(Dataset entries)
- - -

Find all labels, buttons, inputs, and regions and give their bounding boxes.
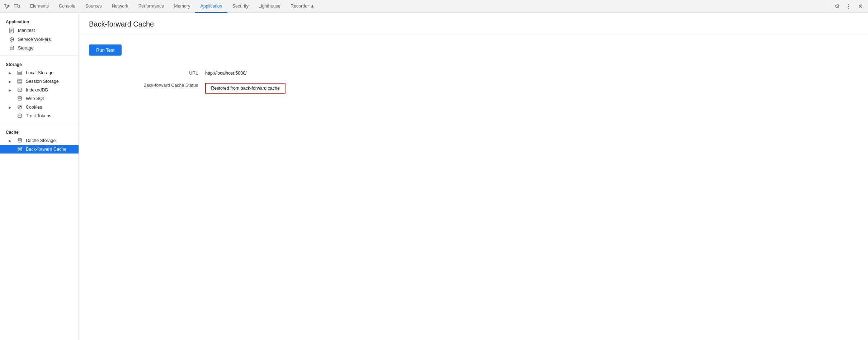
service-workers-icon xyxy=(9,37,15,42)
svg-rect-1 xyxy=(18,5,20,7)
tab-bar-right-controls: ⚙ ⋮ ✕ xyxy=(827,1,865,11)
storage-icon xyxy=(9,46,15,51)
tab-console[interactable]: Console xyxy=(54,0,80,13)
indexeddb-label: IndexedDB xyxy=(26,88,48,93)
close-icon[interactable]: ✕ xyxy=(855,1,865,11)
svg-point-19 xyxy=(18,88,22,89)
svg-point-12 xyxy=(10,46,14,47)
svg-point-21 xyxy=(18,105,22,109)
chevron-right-icon: ▶ xyxy=(9,139,14,143)
chevron-right-icon: ▶ xyxy=(9,105,14,109)
svg-point-25 xyxy=(18,108,19,108)
sidebar-item-back-forward-cache[interactable]: ▶ Back-forward Cache xyxy=(0,145,79,154)
sidebar-item-storage[interactable]: Storage xyxy=(0,44,79,52)
tab-performance[interactable]: Performance xyxy=(133,0,169,13)
status-label: Back-forward Cache Status xyxy=(89,79,205,97)
status-value: Restored from back-forward cache xyxy=(205,79,340,97)
cursor-icon[interactable] xyxy=(3,3,11,10)
svg-point-27 xyxy=(18,138,22,140)
info-grid: URL http://localhost:5000/ Back-forward … xyxy=(89,67,340,97)
sidebar-item-local-storage[interactable]: ▶ Local Storage xyxy=(0,69,79,77)
svg-point-7 xyxy=(11,39,13,40)
tab-network[interactable]: Network xyxy=(107,0,133,13)
chevron-right-icon: ▶ xyxy=(9,80,14,84)
sidebar-item-indexeddb[interactable]: ▶ IndexedDB xyxy=(0,86,79,94)
tab-memory[interactable]: Memory xyxy=(169,0,195,13)
device-toggle-icon[interactable] xyxy=(13,3,21,10)
page-title: Back-forward Cache xyxy=(89,20,858,28)
web-sql-icon xyxy=(16,96,23,101)
svg-rect-13 xyxy=(18,71,22,72)
svg-rect-16 xyxy=(18,80,22,81)
chevron-right-icon: ▶ xyxy=(9,71,14,75)
main-layout: Application Manifest xyxy=(0,13,868,340)
cookies-label: Cookies xyxy=(26,105,42,110)
tab-lighthouse[interactable]: Lighthouse xyxy=(254,0,286,13)
session-storage-icon xyxy=(16,79,23,84)
divider xyxy=(829,3,829,10)
content-header: Back-forward Cache xyxy=(79,13,868,34)
sidebar-item-manifest[interactable]: Manifest xyxy=(0,26,79,35)
devtools-left-icons xyxy=(3,3,21,10)
run-test-button[interactable]: Run Test xyxy=(89,44,122,56)
url-value: http://localhost:5000/ xyxy=(205,67,340,79)
back-forward-cache-label: Back-forward Cache xyxy=(26,147,66,152)
tab-recorder[interactable]: Recorder ▲ xyxy=(286,0,320,13)
local-storage-icon xyxy=(16,71,23,75)
sidebar-section-cache: Cache xyxy=(0,126,79,136)
sidebar-item-cache-storage[interactable]: ▶ Cache Storage xyxy=(0,136,79,145)
tab-security[interactable]: Security xyxy=(227,0,254,13)
content-body: Run Test URL http://localhost:5000/ Back… xyxy=(79,34,868,107)
trust-tokens-label: Trust Tokens xyxy=(26,113,51,118)
svg-point-26 xyxy=(18,114,22,115)
sidebar-section-application: Application xyxy=(0,16,79,26)
svg-rect-18 xyxy=(18,82,22,83)
sidebar-item-session-storage[interactable]: ▶ Session Storage xyxy=(0,77,79,86)
sidebar-item-web-sql[interactable]: ▶ Web SQL xyxy=(0,94,79,103)
svg-rect-0 xyxy=(14,4,18,7)
url-label: URL xyxy=(89,67,205,79)
svg-rect-14 xyxy=(18,72,22,74)
sidebar-item-service-workers[interactable]: Service Workers xyxy=(0,35,79,44)
sidebar-item-trust-tokens[interactable]: ▶ Trust Tokens xyxy=(0,112,79,120)
svg-point-22 xyxy=(19,106,19,107)
tab-application[interactable]: Application xyxy=(195,0,227,13)
sidebar: Application Manifest xyxy=(0,13,79,340)
tab-bar: Elements Console Sources Network Perform… xyxy=(0,0,868,13)
cookies-icon xyxy=(16,105,23,110)
storage-label: Storage xyxy=(18,46,34,51)
service-workers-label: Service Workers xyxy=(18,37,51,42)
sidebar-divider-2 xyxy=(0,123,79,123)
content-area: Back-forward Cache Run Test URL http://l… xyxy=(79,13,868,340)
local-storage-label: Local Storage xyxy=(26,70,53,75)
svg-point-28 xyxy=(18,147,22,148)
manifest-icon xyxy=(9,28,15,33)
trust-tokens-icon xyxy=(16,113,23,118)
tab-elements[interactable]: Elements xyxy=(25,0,54,13)
session-storage-label: Session Storage xyxy=(26,79,59,84)
chevron-right-icon: ▶ xyxy=(9,88,14,92)
svg-point-6 xyxy=(10,38,14,41)
cache-storage-label: Cache Storage xyxy=(26,138,56,143)
sidebar-item-cookies[interactable]: ▶ Cookies xyxy=(0,103,79,112)
tab-sources[interactable]: Sources xyxy=(80,0,107,13)
svg-point-23 xyxy=(20,106,21,107)
cache-storage-icon xyxy=(16,138,23,143)
manifest-label: Manifest xyxy=(18,28,35,33)
svg-rect-17 xyxy=(18,81,22,82)
indexeddb-icon xyxy=(16,88,23,93)
back-forward-cache-icon xyxy=(16,147,23,152)
svg-rect-15 xyxy=(18,74,22,75)
svg-point-20 xyxy=(18,96,22,98)
more-options-icon[interactable]: ⋮ xyxy=(844,1,854,11)
sidebar-divider-1 xyxy=(0,55,79,56)
settings-icon[interactable]: ⚙ xyxy=(832,1,842,11)
status-box: Restored from back-forward cache xyxy=(205,83,286,94)
web-sql-label: Web SQL xyxy=(26,96,45,101)
sidebar-section-storage: Storage xyxy=(0,58,79,69)
svg-point-24 xyxy=(19,108,20,108)
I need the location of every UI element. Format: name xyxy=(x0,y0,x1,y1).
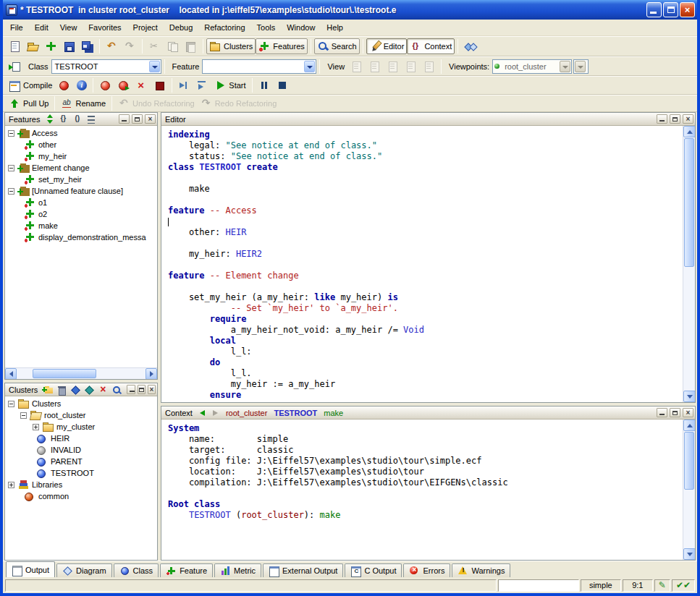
feature-item-access[interactable]: Access xyxy=(5,127,157,139)
context-panel-maximize-button[interactable] xyxy=(670,408,680,417)
compile-button[interactable]: Compile xyxy=(6,77,55,93)
open-button[interactable] xyxy=(24,38,42,54)
add-button[interactable] xyxy=(42,38,60,54)
maximize-button[interactable] xyxy=(663,2,678,17)
viewpoints-combobox[interactable]: root_cluster xyxy=(492,59,572,74)
cluster-item-parent[interactable]: PARENT xyxy=(5,456,157,467)
feature-clauses-button[interactable] xyxy=(85,114,98,124)
pause-button[interactable] xyxy=(256,77,274,93)
cluster-item-heir[interactable]: HEIR xyxy=(5,433,157,444)
title-bar[interactable]: * TESTROOT in cluster root_cluster locat… xyxy=(3,0,697,20)
scroll-right-button[interactable] xyxy=(146,368,157,380)
context-panel-minimize-button[interactable] xyxy=(657,408,667,417)
scrollbar-track[interactable] xyxy=(17,368,146,379)
collapse-box[interactable] xyxy=(20,412,27,419)
clusters-panel-close-button[interactable]: × xyxy=(148,385,156,394)
scrollbar-thumb[interactable] xyxy=(684,432,694,490)
context-crumb-testroot[interactable]: TESTROOT xyxy=(274,409,317,417)
delete-cluster-button[interactable] xyxy=(56,384,68,395)
menu-refactoring[interactable]: Refactoring xyxy=(198,21,250,34)
menu-project[interactable]: Project xyxy=(127,21,164,34)
dropdown-arrow-icon[interactable] xyxy=(149,61,160,72)
scroll-up-button[interactable] xyxy=(683,420,696,431)
menu-tools[interactable]: Tools xyxy=(251,21,282,34)
save-all-button[interactable] xyxy=(78,38,96,54)
dropdown-arrow-icon[interactable] xyxy=(575,61,586,72)
remove-item-button[interactable] xyxy=(97,384,109,395)
cluster-item-clusters[interactable]: Clusters xyxy=(5,398,157,409)
start-button[interactable]: Start xyxy=(211,77,248,93)
rename-button[interactable]: Rename xyxy=(58,95,109,111)
cluster-item-common[interactable]: common xyxy=(5,490,157,502)
editor-text-area[interactable]: indexing legal: "See notice at end of cl… xyxy=(161,126,683,402)
context-panel-close-button[interactable]: × xyxy=(683,408,693,417)
search-toggle-button[interactable]: Search xyxy=(314,38,360,54)
cut-button[interactable] xyxy=(146,38,164,54)
tab-feature[interactable]: Feature xyxy=(160,563,213,577)
tab-errors[interactable]: Errors xyxy=(403,563,450,577)
features-panel-close-button[interactable]: × xyxy=(145,114,156,124)
clusters-panel-minimize-button[interactable] xyxy=(127,385,135,394)
collapse-box[interactable] xyxy=(8,130,14,137)
cancel-compile-button[interactable] xyxy=(132,77,151,93)
editor-panel-maximize-button[interactable] xyxy=(670,114,680,124)
find-cluster-button[interactable] xyxy=(111,384,123,395)
scroll-down-button[interactable] xyxy=(683,391,696,402)
context-crumb-root_cluster[interactable]: root_cluster xyxy=(226,409,267,417)
scrollbar-track[interactable] xyxy=(683,137,695,391)
features-panel-minimize-button[interactable] xyxy=(119,114,130,124)
context-text-area[interactable]: System name: simple target: classic conf… xyxy=(161,420,683,560)
diamond-tool-2-button[interactable] xyxy=(83,384,96,395)
close-button[interactable]: × xyxy=(680,2,695,17)
clusters-toggle-button[interactable]: Clusters xyxy=(206,38,256,54)
clusters-panel-maximize-button[interactable] xyxy=(138,385,146,394)
save-button[interactable] xyxy=(60,38,78,54)
scroll-up-button[interactable] xyxy=(683,126,696,137)
diamond-tool-button[interactable] xyxy=(69,384,82,395)
context-toggle-button[interactable]: Context xyxy=(407,38,455,54)
history-forward-button[interactable] xyxy=(210,408,222,418)
tab-c-output[interactable]: C Output xyxy=(345,563,402,577)
cluster-item-testroot[interactable]: TESTROOT xyxy=(5,467,157,479)
step-over-button[interactable] xyxy=(193,77,211,93)
undo-button[interactable] xyxy=(103,38,121,54)
feature-item-o2[interactable]: o2 xyxy=(5,208,157,220)
info-button[interactable]: i xyxy=(73,77,90,93)
clickable-view-button[interactable] xyxy=(366,59,384,74)
cluster-item-libraries[interactable]: Libraries xyxy=(5,479,157,490)
tab-external-output[interactable]: External Output xyxy=(263,563,343,577)
tab-class[interactable]: Class xyxy=(114,563,159,577)
viewpoint-extra-combobox[interactable] xyxy=(573,59,589,74)
class-combobox[interactable]: TESTROOT xyxy=(51,59,161,74)
flat-view-button[interactable] xyxy=(384,59,402,74)
redo-refactoring-button[interactable]: Redo Refactoring xyxy=(198,95,280,111)
context-vertical-scrollbar[interactable] xyxy=(683,420,695,560)
scroll-left-button[interactable] xyxy=(5,368,17,380)
collapse-box[interactable] xyxy=(8,188,14,195)
editor-panel-minimize-button[interactable] xyxy=(657,114,667,124)
tab-warnings[interactable]: Warnings xyxy=(452,563,510,577)
expand-box[interactable] xyxy=(33,424,39,430)
editor-panel-close-button[interactable]: × xyxy=(683,114,693,124)
clusters-tree[interactable]: Clustersroot_clustermy_clusterHEIRINVALI… xyxy=(5,396,157,560)
feature-item-display-demonstration-messa[interactable]: display_demonstration_messa xyxy=(5,231,157,243)
sort-features-button[interactable] xyxy=(44,114,56,124)
cluster-item-root-cluster[interactable]: root_cluster xyxy=(5,409,157,421)
class-tool-button[interactable] xyxy=(6,59,24,74)
undo-refactoring-button[interactable]: Undo Refactoring xyxy=(115,95,198,111)
history-back-button[interactable] xyxy=(197,408,208,418)
menu-file[interactable]: File xyxy=(4,21,29,34)
dropdown-arrow-icon[interactable] xyxy=(560,61,570,72)
feature-item-my-heir[interactable]: my_heir xyxy=(5,150,157,162)
features-panel-maximize-button[interactable] xyxy=(132,114,143,124)
menu-help[interactable]: Help xyxy=(321,21,349,34)
tab-metric[interactable]: Metric xyxy=(214,563,261,577)
features-toggle-button[interactable]: Features xyxy=(256,38,307,54)
menu-favorites[interactable]: Favorites xyxy=(83,21,127,34)
freeze-button[interactable] xyxy=(96,77,114,93)
redo-button[interactable] xyxy=(121,38,139,54)
contract-view-button[interactable] xyxy=(402,59,420,74)
terminate-button[interactable] xyxy=(151,77,169,93)
menu-edit[interactable]: Edit xyxy=(29,21,54,34)
diagram-tool-button[interactable] xyxy=(461,38,479,54)
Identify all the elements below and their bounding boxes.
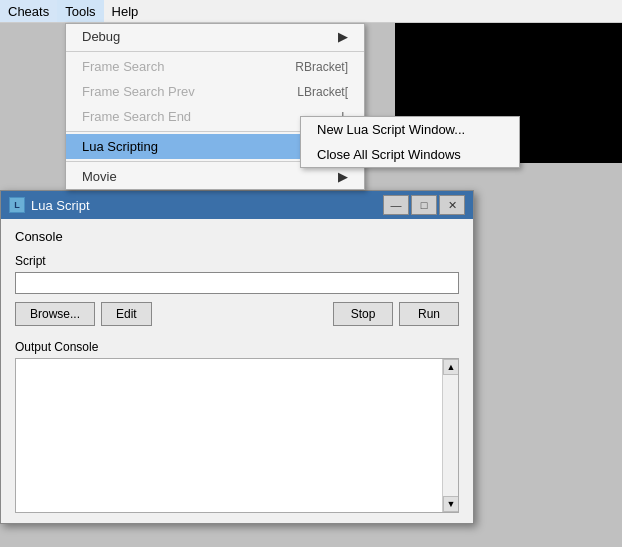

- - -

*Description of the task*: Collect every line from the records above that contains the word "cookies".

*Answer to the exercise*:
cookies-label: Cookies xyxy=(26,105,42,110)
cookies-icon xyxy=(16,105,23,110)
sidebar-item-cookies[interactable]: ▶ Cookies xyxy=(0,103,79,112)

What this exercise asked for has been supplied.